Requirements: Memory: 220 MB (VDB/25Ry), 600 MB (MT/70Ry), CPU time: 10-20 min (Properties: 1 min).

In this example we will diversify a little more by looking at an ammonia molecule and using a different type of pseudopotential: a so-called ‘ultra-soft’ (Vanderbilt) pseudopotential (USPP) both for H_VDB_BLYP.php and N_VDB_BLYP.psp. This class of pseudopotentials can be used with a much smaller plane wave cutoff and thus needs less memory resources than calculations with norm-conserving pseudopotentials. However, calculations with USPPs have to be set up more carefully and for the calculation of several properties a single-point wavefunction optimization with norm-conserving pseudopotentials has to be performed from the USPP restart. Also note that in this case the FORMATTED keyword is required to have the pseudopotential reader recognize the psedopotential file format.

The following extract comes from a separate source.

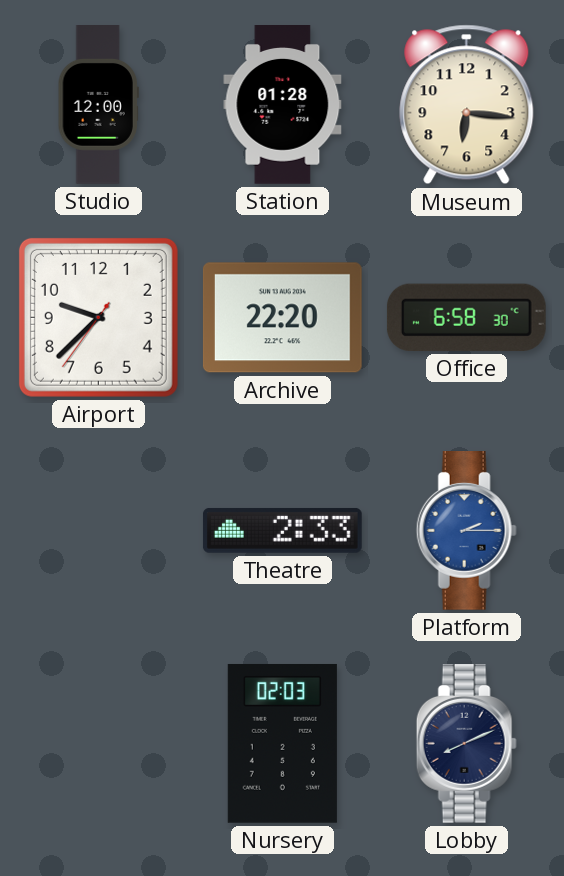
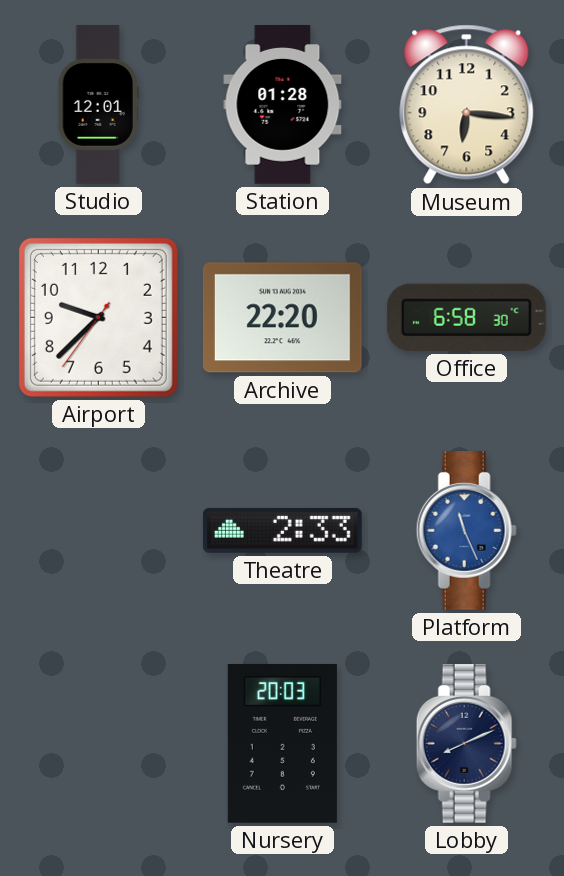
Studio: 12:00 -> 12:01
Platform: 2:15 -> 11:26
Nursery: 02:03 -> 20:03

  1. Optimize the geometry of an ammonia molecule with ultra-soft pseudopotentials: 1-nh3-geoopt-vdb.inp.
    Note: that we now use SYMMETRY 0 and a Poisson solver to decouple the periodic images, so that the result is closer to the calculation of an isolated molecule. See the CPMD manual for some further information.
  2. Re-optimize the electronic structure with norm-conserving pseudopotentials and calculate some data sets for visualization: 2-nh3-wfopt-mt.inp.
    Note: this job needs much more memory, so you may need to run it on a machine with more memory installed.
  3. Perform a properties calculation based on the restart from the previous run, by using the input 3-nh3-prop-mt.inp.
  4. Perform a geometry optimization of the (flat) transition state of the ‘umbrella’-mode of the ammonia molecule with ultra-soft pseudopotentials: 4-nh3-geoopt-flat.inp. In this case we ‘guide’ the geometry optimizer to the desired structure by using a constraint, i.e. adding the following lines to the &ATOMS section of the input file.

    There also are geometry optimization algorithms implemented in CPMD that allow to search for a transition state, but this would go beyond the scope of this tutorial. Check out the CPMD manual and the CPMD test suite.